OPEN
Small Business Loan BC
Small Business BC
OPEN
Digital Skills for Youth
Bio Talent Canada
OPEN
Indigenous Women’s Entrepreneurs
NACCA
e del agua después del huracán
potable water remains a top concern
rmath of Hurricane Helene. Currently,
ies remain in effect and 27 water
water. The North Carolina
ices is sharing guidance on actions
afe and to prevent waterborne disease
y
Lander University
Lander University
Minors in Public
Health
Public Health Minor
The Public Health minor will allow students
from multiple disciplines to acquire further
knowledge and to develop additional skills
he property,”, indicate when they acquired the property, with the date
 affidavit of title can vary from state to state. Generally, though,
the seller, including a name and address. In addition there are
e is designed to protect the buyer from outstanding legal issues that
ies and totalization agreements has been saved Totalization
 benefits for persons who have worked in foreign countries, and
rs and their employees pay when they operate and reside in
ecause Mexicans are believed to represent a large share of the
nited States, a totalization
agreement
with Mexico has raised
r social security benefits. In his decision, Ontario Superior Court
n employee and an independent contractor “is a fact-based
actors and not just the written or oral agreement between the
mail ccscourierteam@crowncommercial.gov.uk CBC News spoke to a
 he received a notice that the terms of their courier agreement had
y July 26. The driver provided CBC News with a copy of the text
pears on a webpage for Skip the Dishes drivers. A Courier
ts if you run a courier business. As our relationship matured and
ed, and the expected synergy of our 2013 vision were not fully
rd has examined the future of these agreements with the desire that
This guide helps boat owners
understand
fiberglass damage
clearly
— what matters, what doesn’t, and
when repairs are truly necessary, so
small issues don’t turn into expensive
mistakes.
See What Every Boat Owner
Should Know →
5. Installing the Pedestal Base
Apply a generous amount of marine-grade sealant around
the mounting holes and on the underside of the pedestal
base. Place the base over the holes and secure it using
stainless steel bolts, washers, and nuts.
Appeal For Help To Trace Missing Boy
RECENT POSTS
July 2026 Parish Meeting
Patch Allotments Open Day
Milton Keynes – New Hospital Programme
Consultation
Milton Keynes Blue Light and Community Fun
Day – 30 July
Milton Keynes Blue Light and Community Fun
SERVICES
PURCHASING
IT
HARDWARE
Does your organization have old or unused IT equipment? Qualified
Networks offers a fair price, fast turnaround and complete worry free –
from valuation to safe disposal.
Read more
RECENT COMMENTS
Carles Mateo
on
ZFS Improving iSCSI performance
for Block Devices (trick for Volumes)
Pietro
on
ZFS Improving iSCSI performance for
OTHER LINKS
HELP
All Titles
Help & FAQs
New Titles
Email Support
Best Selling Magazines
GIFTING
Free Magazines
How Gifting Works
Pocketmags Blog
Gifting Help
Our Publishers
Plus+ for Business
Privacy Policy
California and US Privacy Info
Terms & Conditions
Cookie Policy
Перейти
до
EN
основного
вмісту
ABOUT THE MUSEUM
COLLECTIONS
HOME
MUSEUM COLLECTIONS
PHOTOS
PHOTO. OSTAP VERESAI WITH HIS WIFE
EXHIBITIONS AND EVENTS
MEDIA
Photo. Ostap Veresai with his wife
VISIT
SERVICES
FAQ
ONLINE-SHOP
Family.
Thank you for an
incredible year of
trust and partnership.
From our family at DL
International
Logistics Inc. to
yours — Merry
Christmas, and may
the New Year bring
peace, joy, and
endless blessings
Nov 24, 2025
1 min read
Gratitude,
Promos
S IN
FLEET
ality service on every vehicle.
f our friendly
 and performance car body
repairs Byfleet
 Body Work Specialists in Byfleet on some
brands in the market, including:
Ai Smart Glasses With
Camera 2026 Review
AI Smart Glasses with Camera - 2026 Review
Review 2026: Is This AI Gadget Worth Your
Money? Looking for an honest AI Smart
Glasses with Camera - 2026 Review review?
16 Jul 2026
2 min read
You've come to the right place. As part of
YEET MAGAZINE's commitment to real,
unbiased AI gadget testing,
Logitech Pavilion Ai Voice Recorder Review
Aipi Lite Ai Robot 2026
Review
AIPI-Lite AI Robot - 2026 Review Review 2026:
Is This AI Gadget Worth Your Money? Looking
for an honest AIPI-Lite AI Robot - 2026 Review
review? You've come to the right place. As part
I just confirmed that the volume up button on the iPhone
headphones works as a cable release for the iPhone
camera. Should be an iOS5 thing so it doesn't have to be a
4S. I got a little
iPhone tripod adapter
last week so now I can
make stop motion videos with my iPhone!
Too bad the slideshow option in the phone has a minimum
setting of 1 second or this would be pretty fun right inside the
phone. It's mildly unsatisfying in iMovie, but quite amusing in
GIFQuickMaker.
================================
AIM OF THE TASK
Take every line from the records that holds "Should" and copy it down.

SOLVED PROBLEM
Should Know →
camera. Should be an iOS5 thing so it doesn't have to be a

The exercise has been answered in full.